**DATASET EXCERPTS**:

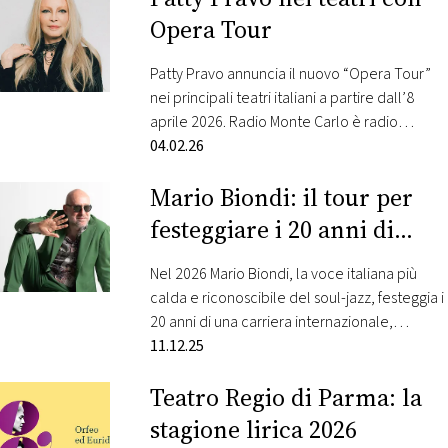
Alberto II di Monaco. L’edizione 2026 di Top
Opera Tour
Marques Monaco promette di essere
splendida, con una…
Patty Pravo annuncia il nuovo “Opera Tour”
nei principali teatri italiani a partire dall’8
aprile 2026. Radio Monte Carlo è radio
ufficiale Queste le prime date: 8 APRILE 2026
04.02.26
– FIRENZE | TEATRO VERDI 10 APRILE 2026 –
Mario Biondi: il tour per
VARESE | TEATRO INTRED 12 APRILE 2026 –
TORINO | TEATRO COLOSSEO 20 APRILE 2026
festeggiare i 20 anni di
– BOLOGNA…
carriera
Nel 2026 Mario Biondi, la voce italiana più
calda e riconoscibile del soul-jazz, festeggia i
20 anni di una carriera internazionale,
costellata di concerti in tutta Europa e nel
11.12.25
mondo, cominciata con l’esplosione del
Teatro Regio di Parma: la
singolo “This Is What You Are”. Con un timbro
vocale unico e una straordinaria capacità di
stagione lirica 2026
evocare atmosfere emotive, Biondi si è…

**YOUR OBJECTIVE**: Each entry above should be written out again exactly, without its pictures.

**WRITTEN REPLY**:
Alberto II di Monaco. L’edizione 2026 di Top
Opera Tour
Marques Monaco promette di essere
splendida, con una…
Patty Pravo annuncia il nuovo “Opera Tour”
nei principali teatri italiani a partire dall’8
aprile 2026. Radio Monte Carlo è radio
ufficiale Queste le prime date: 8 APRILE 2026
04.02.26
– FIRENZE | TEATRO VERDI 10 APRILE 2026 –
Mario Biondi: il tour per
VARESE | TEATRO INTRED 12 APRILE 2026 –
TORINO | TEATRO COLOSSEO 20 APRILE 2026
festeggiare i 20 anni di
– BOLOGNA…
carriera
Nel 2026 Mario Biondi, la voce italiana più
calda e riconoscibile del soul-jazz, festeggia i
20 anni di una carriera internazionale,
costellata di concerti in tutta Europa e nel
11.12.25
mondo, cominciata con l’esplosione del
Teatro Regio di Parma: la
singolo “This Is What You Are”. Con un timbro
vocale unico e una straordinaria capacità di
stagione lirica 2026
evocare atmosfere emotive, Biondi si è…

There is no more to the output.